Posted to user@spark.apache.org by Adrian Mocanu <am...@verticalscope.com> on 2014/02/26 18:34:52 UTC

window every n elements instead of time based

Hi
Is there a way to do window processing but not based on time but every 6 items going through the stream?

Example:
Window of size 3 with 1 item "duration"
Stream data: 1,2,3,4,5,6,7
[1,2,3]=window 1
[2,3,4]=window 2
[3,4,5]=window 2
etc

-Adrian

Re: window every n elements instead of time based

Posted by Michael Allman <mi...@videoamp.com>.
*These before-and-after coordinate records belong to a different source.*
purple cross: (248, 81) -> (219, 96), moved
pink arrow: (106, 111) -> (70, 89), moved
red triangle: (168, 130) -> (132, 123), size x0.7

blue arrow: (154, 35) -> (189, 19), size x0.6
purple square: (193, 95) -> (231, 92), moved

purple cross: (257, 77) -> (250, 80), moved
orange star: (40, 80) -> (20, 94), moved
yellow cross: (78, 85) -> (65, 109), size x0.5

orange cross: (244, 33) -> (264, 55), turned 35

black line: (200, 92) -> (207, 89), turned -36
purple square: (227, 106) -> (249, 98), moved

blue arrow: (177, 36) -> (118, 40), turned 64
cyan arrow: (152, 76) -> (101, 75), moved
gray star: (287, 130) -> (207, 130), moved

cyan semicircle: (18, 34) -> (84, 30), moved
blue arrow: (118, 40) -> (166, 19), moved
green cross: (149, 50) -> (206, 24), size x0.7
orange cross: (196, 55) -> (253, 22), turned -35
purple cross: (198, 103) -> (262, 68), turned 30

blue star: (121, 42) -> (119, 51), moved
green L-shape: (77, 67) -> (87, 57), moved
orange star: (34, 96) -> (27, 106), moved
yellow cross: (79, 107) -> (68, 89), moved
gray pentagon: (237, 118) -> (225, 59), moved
Yes, I meant batch interval. Thanks for clarifying.

Cheers,

Michael


On Oct 7, 2014, at 11:14 PM, jayant [via Apache Spark User List] <ml...@n3.nabble.com> wrote:

> Hi Michael,
> 
> I think you are meaning batch interval instead of windowing. It can be helpful for cases when you do not want to process very small batch sizes.
> 
> HDFS sink in Flume has the concept of rolling files based on time, number of events or size.
> https://flume.apache.org/FlumeUserGuide.html#hdfs-sink
> 
> The same could be applied to Spark if the use cases demand. The only major catch would be that it breaks the concept of window operations which are in Spark.
> 
> Thanks,
> Jayant
> 
> 
> 
> 
> On Tue, Oct 7, 2014 at 10:19 PM, Michael Allman <[hidden email]> wrote:
> Hi Andrew,
> 
> The use case I have in mind is batch data serialization to HDFS, where sizing files to a certain HDFS block size is desired. In my particular use case, I want to process 10GB batches of data at a time. I'm not sure this is a sensible use case for spark streaming, and I was trying to test it. However, I had trouble getting it working and in the end I decided it was more trouble than it was worth. So I decided to split my task into two: one streaming job on small, time-defined batches of data, and a traditional Spark job aggregating the smaller files into a larger whole. In retrospect, I think this is the right way to go, even if a count-based window specification was possible. Therefore, I can't suggest my use case for a count-based window size.
> 
> Cheers,
> 
> Michael
> 
> On Oct 5, 2014, at 4:03 PM, Andrew Ash <[hidden email]> wrote:
> 
>> Hi Michael,
>> 
>> I couldn't find anything in Jira for it -- https://issues.apache.org/jira/issues/?jql=project%20%3D%20SPARK%20AND%20text%20~%20%22window%22%20AND%20component%20%3D%20Streaming
>> 
>> Could you or Adrian please file a Jira ticket explaining the functionality and maybe a proposed API?  This will help people interested in count-based windowing to understand the state of the feature in Spark Streaming.
>> 
>> Thanks!
>> Andrew
>> 
>> On Fri, Oct 3, 2014 at 4:09 PM, Michael Allman <[hidden email]> wrote:
>> Hi,
>> 
>> I also have a use for count-based windowing. I'd like to process data
>> batches by size as opposed to time. Is this feature on the development
>> roadmap? Is there a JIRA ticket for it?
>> 
>> Thank you,
>> 
>> Michael
>> 
>> 
>> 
>> --
>> View this message in context: http://apache-spark-user-list.1001560.n3.nabble.com/window-every-n-elements-instead-of-time-based-tp2085p15701.html
>> Sent from the Apache Spark User List mailing list archive at Nabble.com.
>> 
>> ---------------------------------------------------------------------
>> To unsubscribe, e-mail: [hidden email]
>> For additional commands, e-mail: [hidden email]
>> 
>> 
> 
> 
> 
> 
> If you reply to this email, your message will be added to the discussion below:
> http://apache-spark-user-list.1001560.n3.nabble.com/window-every-n-elements-instead-of-time-based-tp2085p15904.html
> To unsubscribe from window every n elements instead of time based, click here.
> NAML





--
View this message in context: http://apache-spark-user-list.1001560.n3.nabble.com/window-every-n-elements-instead-of-time-based-tp2085p15905.html
Sent from the Apache Spark User List mailing list archive at Nabble.com.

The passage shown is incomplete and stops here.